Week of January 17, 2005

 

            The story of Evan Scott is puzzling, with many key facts in dispute.  The only thing that’s clear is that the whole sorry mess is an unnecessary tragedy. 

            Evan was born May 5, 2001 to Amanda Hopkins, an unwed mother who had been beaten by Steven White, her former boyfriend and the child’s father.  White was then in prison for the crime. 

            Mutual friends introduced Ms. Hopkins to Dawn and Gene Scott, a couple who were unable to conceive and wished to adopt.  The Scotts hired an attorney to draft the paperwork, attended Evan’s birth, and took him home to Florida.   

            After that things get fuzzy.  Depending on the report, White was either informed of the pregnancy and did not respond or did not find out about the baby until later and acted immediately.  Attorneys supposedly advised the Scotts that White did not meet the criteria to make his consent required.  Hopkins claims it had been agreed that Evan would be returned to her if White contested the adoption anyway, while the Scotts say there was no such arrangement.

            Whatever happened, the imprisoned Mr. White decided he was the best possible parent for Evan and started legal action shortly after the boy went home with the Scotts.  Hopkins chimed in with her own suit, kicking off a three-year circus that ended just before Christmas 2004 when permanent custody was granted to Ms. Hopkins, who took Evan January 15.  The ruling came from one Waddell Wallace III, a circuit court judge who is apparently insane.   

            That last point is an opinion and not a clinical diagnosis, but it should be.  One need read no further than Wallace’s comment that wrenching a 3 1/2-year-old boy from the only parents he knows is in his “best interests” to relegate this gowned clown to presiding over littering cases.

            The judge might reasonably have doomed young Evan to years of therapy on some other basis, though I doubt it.  For example if the Scott’s attorney blew it and Mr. White’s consent was indeed legally required, Wallace might have ruled, “This stinks, but my hands are tied.  In the words of Charles Dickens, ‘The law is an …’” 

            For the rest of the quote, try Google or your public library.  This is a family column. 

            If Wallace believed Hopkin’s claim that a challenge by ex-con White voided the deal, he might have said so.  Instead, Hizzoner claimed for himself the noble high ground of the child’s best interest, and, in doing so, joined the boy’s biological incubator and sperm donor in pursuing his own selfish ends.  If that sounds a little Dr. Laura-ish, so be it.  I am my kid’s dad – a kid we adopted as an infant, as a matter of fact.  A kid we adopted overseas at least in part to avoid precisely this kind of judicial shenanigans. 

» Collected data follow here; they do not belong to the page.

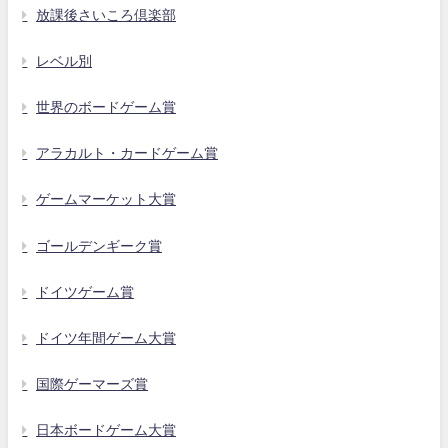
放課後さいころ倶楽部
レベル別
世界のボードゲーム賞
アラカルト・カードゲーム賞
ゲームマーケット大賞
ゴールデンギーク賞
ドイツゲーム賞
ドイツ年間ゲーム大賞
国際ゲーマーズ賞
日本ボードゲーム大賞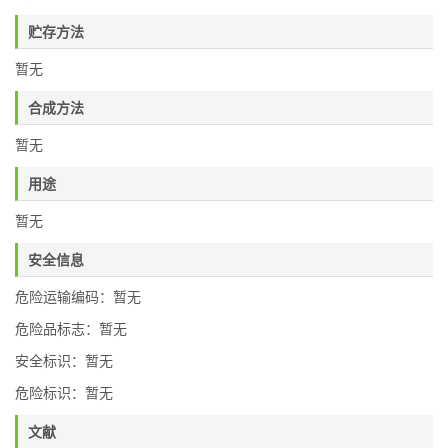
贮存方法
暂无
合成方法
暂无
用途
暂无
安全信息
危险运输编码：暂无
危险品标志：暂无
安全标识：暂无
危险标识：暂无
文献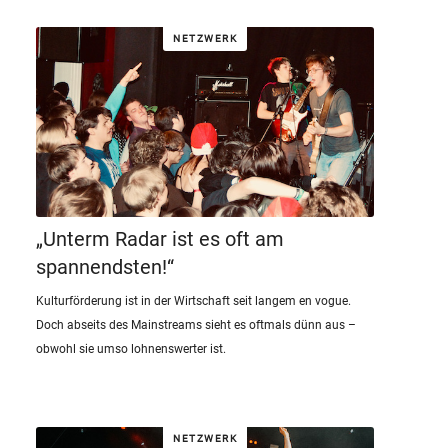
NETZWERK
„Unterm Radar ist es oft am
spannendsten!“
Kulturförderung ist in der Wirtschaft seit langem en vogue.
Doch abseits des Mainstreams sieht es oftmals dünn aus –
obwohl sie umso lohnenswerter ist.
NETZWERK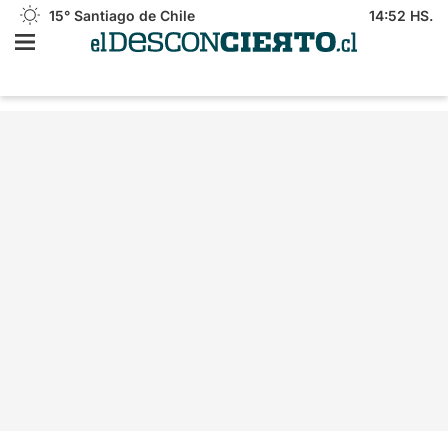
15°
Santiago de Chile
14:52 HS.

            The face of adopted children has changed significantly in recent decades.  As the stigma of single parenthood has faded, fewer “good girls” feel pressured to place their children.  Many children available for adoption today come from dire circumstances or had poor prenatal care.  Alcohol and drug abuse cause great harm to many of the unborn. 

            The need is screaming, yet society keeps throwing up barriers.  A pregnant woman does not need the father’s consent for an abortion but does for an adoption, making some feel coerced into abortions they do not want.  Many states are now breaking the confidentiality once promised to birth parents, opening records to kids they may not wish to see.  Then there are the Judge Wallaces, making rulings guaranteed to give any prospective adoptive parent the heebie-jeebies.

            Florida recently changed its consent law to make a Scott case less likely, but it is not enough.  It is time to tear down unnecessary barriers and give those who adopt a break, not broken hearts.